Jaksa Penuntut Umum meyakini, mantan Sekretaris Jenderal (Sekjen) Kementerian Luar Negeri (Kemenlu) Sudjadnan Parnohadiningrat bersalah dalam kasus korupsi renovasi kantor Kedutaan Besar Republik Indonesia (KBRI) di Singapura. Atas perbuatan itu, Jaksa menuntutnya dengan pidana 3 tahun penjara.
Demikian tuntutan yang disampaikan oleh Jaksa Penuntut Umum (JPU) pada Komisi Pemberantasan korupsi (KPK) di Pengadilan Tindak Pidana Korupsi Jakarta, Senin (03/01).
“Meminta majelis hakim menjatuhkan pidana penjara selama 3 tahun dikurangi selama terdakwa berada dalam tahanan," ujar Jaksa Edi Hartoyo membacakan tuntutan.
JPU berkeyakinan, Sudjadnan terbukti turut serta terlibat dalam perkara korupsi yang merugikan negara sebesar Rp8,47 miliar itu. Dia juga terbukti menyalahgunakan kewenangan yang ada pada jabatannya terkait keputusannya yang mengesahkan usulan Anggaran Belanja Tambahan (ABT) KBRI Singapura.
Dalam tuntutannya itu, JPU menuturkan, saat itu Slamet Hidayat memerintahkan dua stafnya yaitu Erizal dan Eddi Suryanto Hariyadhi Dwihardono untuk mengurus usulan ABT untuk Kedutaan Besar Republik Indonesia di Singapura.
Atas perintah Slamet Hidayat, keduanya menemui Sudjadnan. Usulan ABT itu kemudian ditindaklanjuti oleh Sudjadnan dengan mengeluarkan surat bernomor 982/KU/IX/2003/20/02.

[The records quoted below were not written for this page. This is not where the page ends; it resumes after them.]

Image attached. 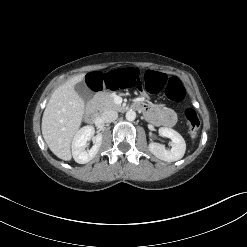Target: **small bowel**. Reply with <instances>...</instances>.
Here are the masks:
<instances>
[{
	"instance_id": "1",
	"label": "small bowel",
	"mask_w": 247,
	"mask_h": 247,
	"mask_svg": "<svg viewBox=\"0 0 247 247\" xmlns=\"http://www.w3.org/2000/svg\"><path fill=\"white\" fill-rule=\"evenodd\" d=\"M148 119L158 126L171 127L176 123V113L164 104L152 105L146 102L138 103Z\"/></svg>"
}]
</instances>
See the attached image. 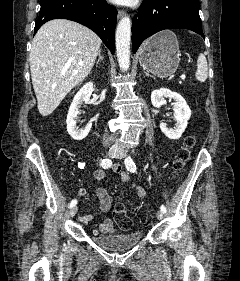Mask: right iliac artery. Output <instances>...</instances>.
I'll return each mask as SVG.
<instances>
[{
	"instance_id": "1",
	"label": "right iliac artery",
	"mask_w": 240,
	"mask_h": 281,
	"mask_svg": "<svg viewBox=\"0 0 240 281\" xmlns=\"http://www.w3.org/2000/svg\"><path fill=\"white\" fill-rule=\"evenodd\" d=\"M101 166L104 169H108L112 166V161L110 159H103L101 162ZM76 204H77V200L76 199L72 200L69 204V208L74 207Z\"/></svg>"
}]
</instances>
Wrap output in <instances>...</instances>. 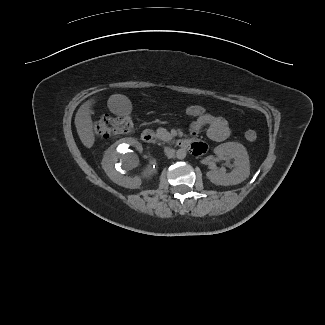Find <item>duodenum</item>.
Wrapping results in <instances>:
<instances>
[{
    "instance_id": "410a0bca",
    "label": "duodenum",
    "mask_w": 325,
    "mask_h": 325,
    "mask_svg": "<svg viewBox=\"0 0 325 325\" xmlns=\"http://www.w3.org/2000/svg\"><path fill=\"white\" fill-rule=\"evenodd\" d=\"M141 139L143 142H145L147 144H152L155 141V134L152 130L146 129L142 132ZM176 143L180 148H190V146L192 144L187 139H179V140H177Z\"/></svg>"
}]
</instances>
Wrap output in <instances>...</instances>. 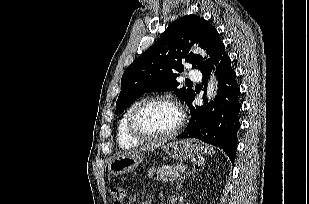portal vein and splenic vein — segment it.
Returning <instances> with one entry per match:
<instances>
[{
	"label": "portal vein and splenic vein",
	"instance_id": "portal-vein-and-splenic-vein-1",
	"mask_svg": "<svg viewBox=\"0 0 309 204\" xmlns=\"http://www.w3.org/2000/svg\"><path fill=\"white\" fill-rule=\"evenodd\" d=\"M185 169H187V166H185V167H182V171H183V170H185Z\"/></svg>",
	"mask_w": 309,
	"mask_h": 204
}]
</instances>
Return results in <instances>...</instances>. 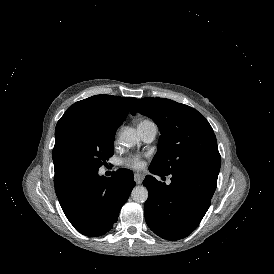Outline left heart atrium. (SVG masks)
Masks as SVG:
<instances>
[{"mask_svg": "<svg viewBox=\"0 0 274 274\" xmlns=\"http://www.w3.org/2000/svg\"><path fill=\"white\" fill-rule=\"evenodd\" d=\"M125 164L129 167L138 169L143 165V161L140 156H132L125 160Z\"/></svg>", "mask_w": 274, "mask_h": 274, "instance_id": "obj_1", "label": "left heart atrium"}]
</instances>
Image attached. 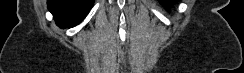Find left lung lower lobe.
Masks as SVG:
<instances>
[{"label": "left lung lower lobe", "mask_w": 244, "mask_h": 73, "mask_svg": "<svg viewBox=\"0 0 244 73\" xmlns=\"http://www.w3.org/2000/svg\"><path fill=\"white\" fill-rule=\"evenodd\" d=\"M160 3H162L164 6L169 8L171 5H173L176 0H158Z\"/></svg>", "instance_id": "0a47b994"}]
</instances>
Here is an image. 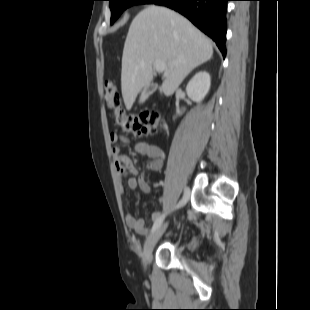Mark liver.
<instances>
[{
  "mask_svg": "<svg viewBox=\"0 0 310 310\" xmlns=\"http://www.w3.org/2000/svg\"><path fill=\"white\" fill-rule=\"evenodd\" d=\"M212 55L209 39L186 18L165 7H146L133 19L123 49L121 90L126 109L131 110L137 95L151 83L155 62L166 65L159 91L170 96Z\"/></svg>",
  "mask_w": 310,
  "mask_h": 310,
  "instance_id": "obj_1",
  "label": "liver"
}]
</instances>
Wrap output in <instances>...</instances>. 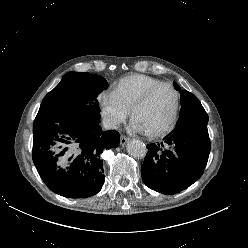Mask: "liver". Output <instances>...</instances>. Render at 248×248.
I'll return each mask as SVG.
<instances>
[{"label": "liver", "instance_id": "6515ba94", "mask_svg": "<svg viewBox=\"0 0 248 248\" xmlns=\"http://www.w3.org/2000/svg\"><path fill=\"white\" fill-rule=\"evenodd\" d=\"M74 153H77L76 147L74 145H70V149L68 150V152L65 154L63 160H62V164L64 165L67 161V159Z\"/></svg>", "mask_w": 248, "mask_h": 248}]
</instances>
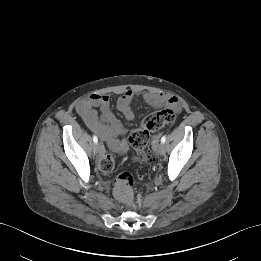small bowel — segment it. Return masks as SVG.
<instances>
[{"mask_svg":"<svg viewBox=\"0 0 261 261\" xmlns=\"http://www.w3.org/2000/svg\"><path fill=\"white\" fill-rule=\"evenodd\" d=\"M144 102L151 108L168 107L174 111H180L181 102L174 96L163 92L144 93ZM135 93L126 90L116 101L117 109L127 120L134 117L132 104ZM101 110V114L97 112ZM77 112L85 124L109 146H114L115 138L126 134V129L111 110V102L108 95L92 94L80 100L77 104Z\"/></svg>","mask_w":261,"mask_h":261,"instance_id":"1","label":"small bowel"}]
</instances>
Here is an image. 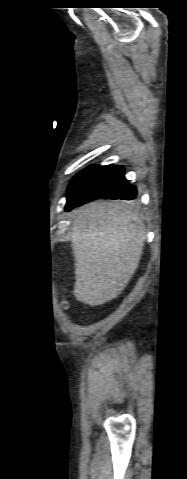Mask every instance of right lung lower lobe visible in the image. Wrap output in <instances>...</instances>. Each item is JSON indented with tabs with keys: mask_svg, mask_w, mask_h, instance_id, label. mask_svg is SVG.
Returning a JSON list of instances; mask_svg holds the SVG:
<instances>
[{
	"mask_svg": "<svg viewBox=\"0 0 187 479\" xmlns=\"http://www.w3.org/2000/svg\"><path fill=\"white\" fill-rule=\"evenodd\" d=\"M137 190L124 177L121 166H100L83 175L68 191L66 211L90 201L106 199H135Z\"/></svg>",
	"mask_w": 187,
	"mask_h": 479,
	"instance_id": "obj_1",
	"label": "right lung lower lobe"
}]
</instances>
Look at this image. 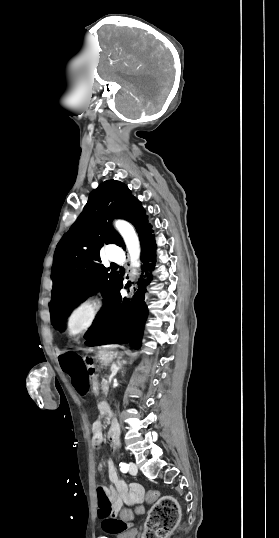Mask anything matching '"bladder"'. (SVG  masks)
I'll return each mask as SVG.
<instances>
[{
  "mask_svg": "<svg viewBox=\"0 0 279 538\" xmlns=\"http://www.w3.org/2000/svg\"><path fill=\"white\" fill-rule=\"evenodd\" d=\"M115 538H138L137 532H116Z\"/></svg>",
  "mask_w": 279,
  "mask_h": 538,
  "instance_id": "bladder-1",
  "label": "bladder"
}]
</instances>
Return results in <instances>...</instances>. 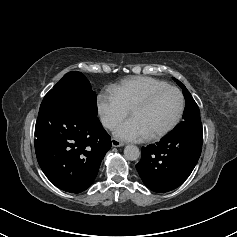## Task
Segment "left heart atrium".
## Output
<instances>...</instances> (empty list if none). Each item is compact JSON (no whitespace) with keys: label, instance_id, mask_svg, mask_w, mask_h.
<instances>
[{"label":"left heart atrium","instance_id":"obj_1","mask_svg":"<svg viewBox=\"0 0 237 237\" xmlns=\"http://www.w3.org/2000/svg\"><path fill=\"white\" fill-rule=\"evenodd\" d=\"M114 133L118 138L127 141H141L147 137L138 122L131 118L119 125Z\"/></svg>","mask_w":237,"mask_h":237}]
</instances>
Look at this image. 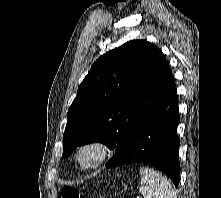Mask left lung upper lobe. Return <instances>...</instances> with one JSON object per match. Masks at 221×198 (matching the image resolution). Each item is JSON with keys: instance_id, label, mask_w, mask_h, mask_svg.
Segmentation results:
<instances>
[{"instance_id": "obj_1", "label": "left lung upper lobe", "mask_w": 221, "mask_h": 198, "mask_svg": "<svg viewBox=\"0 0 221 198\" xmlns=\"http://www.w3.org/2000/svg\"><path fill=\"white\" fill-rule=\"evenodd\" d=\"M170 76L166 58L147 41H129L101 56L68 110L62 158L92 142L118 152L161 97Z\"/></svg>"}]
</instances>
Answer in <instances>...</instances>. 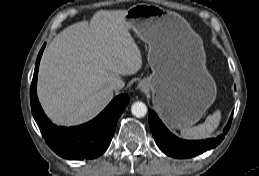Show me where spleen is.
<instances>
[{
  "label": "spleen",
  "instance_id": "obj_1",
  "mask_svg": "<svg viewBox=\"0 0 259 176\" xmlns=\"http://www.w3.org/2000/svg\"><path fill=\"white\" fill-rule=\"evenodd\" d=\"M221 121V111L216 110L212 115H209L203 124L195 127L183 128L181 136L185 139H206L211 137L212 133L218 128Z\"/></svg>",
  "mask_w": 259,
  "mask_h": 176
}]
</instances>
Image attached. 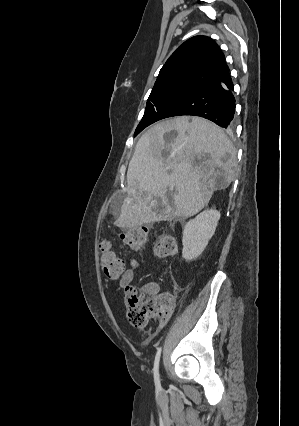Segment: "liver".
Here are the masks:
<instances>
[{
  "instance_id": "1",
  "label": "liver",
  "mask_w": 299,
  "mask_h": 426,
  "mask_svg": "<svg viewBox=\"0 0 299 426\" xmlns=\"http://www.w3.org/2000/svg\"><path fill=\"white\" fill-rule=\"evenodd\" d=\"M172 130L177 136L167 140ZM235 154L223 129L207 119L180 116L155 124L136 144L114 224L130 229L197 214L235 179Z\"/></svg>"
}]
</instances>
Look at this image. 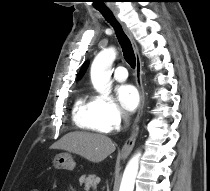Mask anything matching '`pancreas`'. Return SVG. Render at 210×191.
<instances>
[{
  "label": "pancreas",
  "instance_id": "obj_1",
  "mask_svg": "<svg viewBox=\"0 0 210 191\" xmlns=\"http://www.w3.org/2000/svg\"><path fill=\"white\" fill-rule=\"evenodd\" d=\"M80 184H84L85 189L88 191L90 189L96 190L97 184L100 182V178L96 175H83L79 179Z\"/></svg>",
  "mask_w": 210,
  "mask_h": 191
}]
</instances>
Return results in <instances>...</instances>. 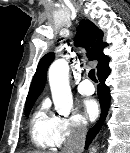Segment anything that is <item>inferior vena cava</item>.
<instances>
[{
	"label": "inferior vena cava",
	"mask_w": 130,
	"mask_h": 153,
	"mask_svg": "<svg viewBox=\"0 0 130 153\" xmlns=\"http://www.w3.org/2000/svg\"><path fill=\"white\" fill-rule=\"evenodd\" d=\"M87 127L85 123H78L64 143L62 153H82Z\"/></svg>",
	"instance_id": "602c4592"
}]
</instances>
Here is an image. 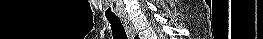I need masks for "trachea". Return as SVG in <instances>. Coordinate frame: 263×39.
Segmentation results:
<instances>
[{"label": "trachea", "instance_id": "3493384b", "mask_svg": "<svg viewBox=\"0 0 263 39\" xmlns=\"http://www.w3.org/2000/svg\"><path fill=\"white\" fill-rule=\"evenodd\" d=\"M111 25L112 36L114 39H127L125 29L119 18H107Z\"/></svg>", "mask_w": 263, "mask_h": 39}]
</instances>
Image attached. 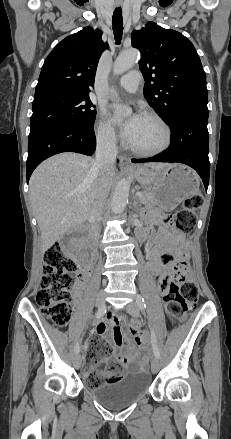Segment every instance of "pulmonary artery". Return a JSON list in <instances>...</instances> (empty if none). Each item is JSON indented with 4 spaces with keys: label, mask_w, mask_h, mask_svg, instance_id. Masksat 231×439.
I'll use <instances>...</instances> for the list:
<instances>
[{
    "label": "pulmonary artery",
    "mask_w": 231,
    "mask_h": 439,
    "mask_svg": "<svg viewBox=\"0 0 231 439\" xmlns=\"http://www.w3.org/2000/svg\"><path fill=\"white\" fill-rule=\"evenodd\" d=\"M141 82V74L138 71L129 72L120 77L118 83L120 87L129 91L136 92Z\"/></svg>",
    "instance_id": "e3ab8cb5"
}]
</instances>
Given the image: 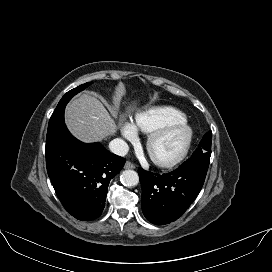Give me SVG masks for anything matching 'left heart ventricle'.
<instances>
[{"mask_svg": "<svg viewBox=\"0 0 272 272\" xmlns=\"http://www.w3.org/2000/svg\"><path fill=\"white\" fill-rule=\"evenodd\" d=\"M184 132L176 130L159 139L153 148V153L159 158H170L178 153L184 141Z\"/></svg>", "mask_w": 272, "mask_h": 272, "instance_id": "1", "label": "left heart ventricle"}]
</instances>
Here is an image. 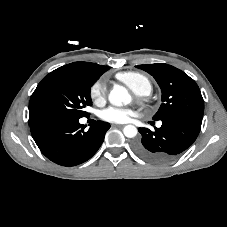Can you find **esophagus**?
<instances>
[{
	"mask_svg": "<svg viewBox=\"0 0 227 227\" xmlns=\"http://www.w3.org/2000/svg\"><path fill=\"white\" fill-rule=\"evenodd\" d=\"M124 125L122 124H113V127H123Z\"/></svg>",
	"mask_w": 227,
	"mask_h": 227,
	"instance_id": "esophagus-1",
	"label": "esophagus"
}]
</instances>
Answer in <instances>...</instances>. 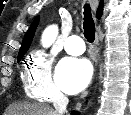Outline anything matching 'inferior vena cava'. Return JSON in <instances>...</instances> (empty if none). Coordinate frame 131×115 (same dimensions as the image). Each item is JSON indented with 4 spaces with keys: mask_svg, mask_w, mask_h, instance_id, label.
<instances>
[{
    "mask_svg": "<svg viewBox=\"0 0 131 115\" xmlns=\"http://www.w3.org/2000/svg\"><path fill=\"white\" fill-rule=\"evenodd\" d=\"M68 102H69L68 98L63 94L59 93L54 97L53 105L57 115H63L66 112Z\"/></svg>",
    "mask_w": 131,
    "mask_h": 115,
    "instance_id": "obj_1",
    "label": "inferior vena cava"
}]
</instances>
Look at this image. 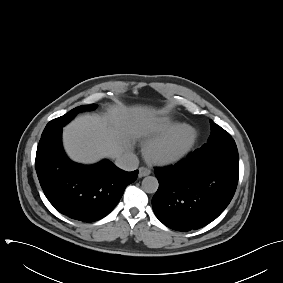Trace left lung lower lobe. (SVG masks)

Pada 13 Oktober 2003, Slamet Hidayat menerima kabar dari Staf Biro Keuangan Kemlu yaitu Sutarni bahwa usulan ABT tersebut telah disetujui dengan dikeluarkannya surat bernomor S-4933/A/2003. "Seharusnya ditolak. Dana bintang hanya untuk keadaan mendesak," katanya.
Sudjadnan juga terbukti telah menerima uang sebesar US$ 200.000 dari mantan Duta Besar Indonesia untuk Singapura Mochamad Slamet Hidayat. Ketika itu Hidayat, sekeluarnya surat persetujuan dari Sudjadnan, meminta menyisihkan dana satu juta dolar Singapura untuk pengurusan ABT. Penyisihan dana itu diambilkan dari anggaran renovasi gedung kedutaan besar Indonesia di Singapura.